I have a simple df. It has two columns. I want to groupby the values based on column a. Here is a simple example: Any input would be greatly appreciated!
import pandas as pd
import numpy as np
df = pd.DataFrame()
df['a'] = [1, 2, 3, 4, 1, 2]
df['b'] = [10, 20, 30,40, 50,60]
Desired output is:
df = pd.DataFrame()
df['a'] = [1, 2, 3, 4]
df['b'] = [10, 20, 30,40 ]
df['b1'] = [50, 60, np.nan, np.nan ]
df
CodePudding user response:
Here's a way to do what you want. First you want to group by column 'a'. Normally groupby
is used to calculate group aggregation functions:
df.groupby('a')['b'].mean()
but in this case we want to keep the values of b associated with each a. You can use
[(a,list(b)) for a,b in df.groupby('a')['b']]
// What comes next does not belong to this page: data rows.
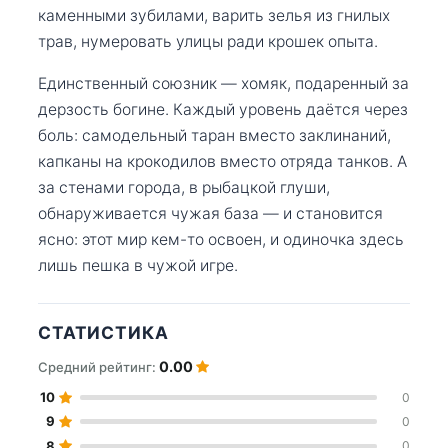
каменными зубилами, варить зелья из гнилых
трав, нумеровать улицы ради крошек опыта.
Единственный союзник — хомяк, подаренный за
дерзость богине. Каждый уровень даётся через
боль: самодельный таран вместо заклинаний,
капканы на крокодилов вместо отряда танков. А
за стенами города, в рыбацкой глуши,
обнаруживается чужая база — и становится
ясно: этот мир кем-то освоен, и одиночка здесь
лишь пешка в чужой игре.
СТАТИСТИКА
0.00
Средний рейтинг:
10
0
9
0
8
0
[(1, [10, 50]), (2, [20, 60]), (3, [30]), (4, [40])]
Conversion of this to a dataframe almost gets us there:
df2 = pd.DataFrame([(a,list(b)) for a,b in df.groupby('a')['b']],
columns=['a','temp'])
a temp
0 1 [10, 50]
1 2 [20, 60]
2 3 [30]
3 4 [40]
The column temp
can be separated into different columns with to_list
:
pd.DataFrame(df2['temp'].to_list())
0 1
0 10 50.0
1 20 60.0
2 30 NaN
3 40 NaN
Rejoin the output dataframes:
df2.join(df3)
a temp 0 1
0 1 [10, 50] 10 50.0
1 2 [20, 60] 20 60.0
2 3 [30] 30 NaN
3 4 [40] 40 NaN
And clean up (remove temp
column, rename columns and you probably want to do something about the integers cast to floats in the last column due to the NaN
s)
I'm sure there's a cleaner way to do this but hopefully this gets you started!